Old friends recalled that John “could solve dilemmas in childhood games with humour, he was always quick to see the funny side”. Friendships with his schoolmates at St Flannan’s College remained until his death, the kindness he showed to students younger than him “marked him apart” at the Ennis secondary school.

Graham commented that his father was “a mine of information” and was the go-to source if someone was looking for a part for their Mercedes car, the best hotel to stay in abroad or who to link in with when emigrating to London. “As one friend put it, the town of Lisdoon has lost its own talking encyclopaedia”. He added, “My father had many adventures, although he was deeply rooted in North Clare, he travelled the world over spending time in many far-flung places”. His knowledge of town squares and statues in parts of Venezuela recently stunned Graham during a recent conversation.

Touching on the strong loving relationship between his parents, Graham detailed that they formed a partnership over fifty years. “When she became ill two years ago, he took on role of her carer until her sad passing in July, it was a task he carried out with dedication and love”. Given the manner of his father’s death, Graham said he was “grateful” his mother Chris “is not here today to carry the shock and sadness we are all experiencing”.

On the sporting field, John lined out with the Clare minor footballers and was part of the panel that reached a provincial final. He remained a life-long supporter of St Breckans. “He took pride in wearing cyclists lycra and boasting about cycling to Corkscrew Hill without a puff,” he quipped. On the golfing course, he was a member of many societies and at the age of 79 “was still golfing and still showing up lads half his age in terms of fitness and skills”.

“He was also our father and a great one,” Graham said as he remembered trying to keep up with his father at Bishop’s Quarter and their first family trip to Disneyland in 1981. Journeys to Lahinch Golf Club to practice golf shots on Sunday were “punctuated by a history lesson on who lived in every house along the way. In this simple way, he passed on his pride in the community and a sense of place to me, it also reminds of John’s most important life skill, that of keeping and maintaining personal connections”.

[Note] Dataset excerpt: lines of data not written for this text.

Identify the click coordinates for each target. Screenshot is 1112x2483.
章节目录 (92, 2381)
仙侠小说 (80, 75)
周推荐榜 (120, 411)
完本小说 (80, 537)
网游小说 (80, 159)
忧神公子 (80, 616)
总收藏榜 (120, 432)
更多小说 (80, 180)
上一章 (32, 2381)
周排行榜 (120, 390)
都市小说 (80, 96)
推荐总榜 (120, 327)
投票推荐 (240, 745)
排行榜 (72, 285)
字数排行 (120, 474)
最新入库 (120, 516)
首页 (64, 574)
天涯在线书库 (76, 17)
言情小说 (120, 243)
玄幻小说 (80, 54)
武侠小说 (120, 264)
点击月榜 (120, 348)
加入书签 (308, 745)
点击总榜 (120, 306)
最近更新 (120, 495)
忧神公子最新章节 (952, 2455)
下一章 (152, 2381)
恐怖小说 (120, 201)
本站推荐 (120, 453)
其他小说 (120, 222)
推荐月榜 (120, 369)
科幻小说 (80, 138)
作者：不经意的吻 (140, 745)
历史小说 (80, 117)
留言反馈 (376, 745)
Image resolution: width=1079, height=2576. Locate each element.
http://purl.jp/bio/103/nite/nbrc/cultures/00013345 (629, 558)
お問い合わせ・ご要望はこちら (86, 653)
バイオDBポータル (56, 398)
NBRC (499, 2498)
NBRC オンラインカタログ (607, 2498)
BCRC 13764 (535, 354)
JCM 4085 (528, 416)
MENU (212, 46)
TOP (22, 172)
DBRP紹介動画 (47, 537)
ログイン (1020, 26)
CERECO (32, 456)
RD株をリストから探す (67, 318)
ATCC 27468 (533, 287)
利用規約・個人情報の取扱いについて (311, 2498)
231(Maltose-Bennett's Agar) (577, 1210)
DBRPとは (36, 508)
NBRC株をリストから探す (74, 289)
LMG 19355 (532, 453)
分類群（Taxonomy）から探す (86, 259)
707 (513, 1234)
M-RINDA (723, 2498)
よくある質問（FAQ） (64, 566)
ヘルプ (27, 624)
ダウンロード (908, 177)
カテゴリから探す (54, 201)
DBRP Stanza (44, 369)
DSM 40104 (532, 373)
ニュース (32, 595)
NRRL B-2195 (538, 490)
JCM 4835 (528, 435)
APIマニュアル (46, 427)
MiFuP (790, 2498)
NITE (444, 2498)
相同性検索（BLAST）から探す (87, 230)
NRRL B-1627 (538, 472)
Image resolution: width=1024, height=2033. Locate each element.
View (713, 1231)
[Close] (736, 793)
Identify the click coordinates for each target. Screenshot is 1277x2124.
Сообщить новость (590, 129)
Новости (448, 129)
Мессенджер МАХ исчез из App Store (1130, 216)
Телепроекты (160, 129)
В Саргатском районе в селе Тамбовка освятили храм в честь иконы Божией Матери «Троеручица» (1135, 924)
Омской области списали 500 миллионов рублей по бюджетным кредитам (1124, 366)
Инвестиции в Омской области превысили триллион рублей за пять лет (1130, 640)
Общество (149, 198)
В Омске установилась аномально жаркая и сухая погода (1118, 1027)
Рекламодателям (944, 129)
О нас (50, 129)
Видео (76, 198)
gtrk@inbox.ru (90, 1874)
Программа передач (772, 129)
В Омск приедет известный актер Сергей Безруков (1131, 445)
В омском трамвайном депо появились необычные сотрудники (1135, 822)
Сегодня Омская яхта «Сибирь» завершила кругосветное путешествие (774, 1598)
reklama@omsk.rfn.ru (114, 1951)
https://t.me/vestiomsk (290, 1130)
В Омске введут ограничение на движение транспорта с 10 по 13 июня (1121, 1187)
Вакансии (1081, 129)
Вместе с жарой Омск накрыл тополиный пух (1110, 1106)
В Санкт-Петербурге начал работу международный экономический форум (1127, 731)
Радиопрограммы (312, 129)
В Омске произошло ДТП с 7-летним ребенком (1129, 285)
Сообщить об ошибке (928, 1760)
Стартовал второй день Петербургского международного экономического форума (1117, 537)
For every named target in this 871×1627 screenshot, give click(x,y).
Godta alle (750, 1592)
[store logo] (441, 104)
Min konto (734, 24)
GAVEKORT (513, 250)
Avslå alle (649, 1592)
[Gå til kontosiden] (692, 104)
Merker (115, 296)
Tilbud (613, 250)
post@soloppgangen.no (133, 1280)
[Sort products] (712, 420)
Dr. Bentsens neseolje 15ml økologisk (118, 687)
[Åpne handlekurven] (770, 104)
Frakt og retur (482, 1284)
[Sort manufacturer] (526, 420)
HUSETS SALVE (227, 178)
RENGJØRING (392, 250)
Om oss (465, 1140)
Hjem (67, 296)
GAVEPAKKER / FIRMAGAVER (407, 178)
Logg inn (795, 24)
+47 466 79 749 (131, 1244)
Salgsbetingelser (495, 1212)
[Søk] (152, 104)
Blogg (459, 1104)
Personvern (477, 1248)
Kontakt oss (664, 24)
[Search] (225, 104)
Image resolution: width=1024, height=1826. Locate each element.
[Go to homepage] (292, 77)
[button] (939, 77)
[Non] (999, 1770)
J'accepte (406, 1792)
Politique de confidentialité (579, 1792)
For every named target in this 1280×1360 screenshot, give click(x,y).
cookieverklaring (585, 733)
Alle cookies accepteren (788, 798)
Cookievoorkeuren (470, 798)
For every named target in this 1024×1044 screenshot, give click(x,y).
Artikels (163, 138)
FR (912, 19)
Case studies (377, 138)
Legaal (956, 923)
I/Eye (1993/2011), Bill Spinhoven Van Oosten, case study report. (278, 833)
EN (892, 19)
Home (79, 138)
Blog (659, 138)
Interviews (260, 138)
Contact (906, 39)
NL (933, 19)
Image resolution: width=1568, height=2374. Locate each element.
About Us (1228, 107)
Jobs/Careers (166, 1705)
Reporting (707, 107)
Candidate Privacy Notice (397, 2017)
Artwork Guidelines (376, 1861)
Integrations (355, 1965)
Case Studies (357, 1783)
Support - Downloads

As a grand-father, John was very active and curious to discover the various personalities and interests of his beloved five grand-children.

Graham paid tribute to An Garda Síochána “for the professionalism in how they have dealt with the shocking events of the past week”. He acknowledged the warmth of their neighbours and friends “for wrapping their hands around the O’Neill family”.

“We remember our John O’Neill as a legend of a man, who didn’t approach life with cynicism, fear or judgement but with an open mind,” Graham concluded.

Speaking at Friday’s mass, Fr Richard Flanagan referenced the “many different nuances” in languages pinpointing the word goodbye as a case in point. “The French use au revoir for temporary departures and adieu for final departures. Life is a succession of au revoirs and adieus, the number of the latter sadly grow as we get older”. He added, “We will never forget you John”. Fr Flanagan noted that John’s life was “wonderfully described” by Graham. He said in preparing for the mass he was conscious that John’s life would not be defined “by that one senseless act”.

Parish priest of Lisdoonvarna, Fr Robert McNamara added, “It’s not slán, it’s slán tamall, see you later”. He remarked that in his twenty six years as a priest, he had never been surrounded by such a loving parish as Lisdoonvarna, Doolin and Kilshanny.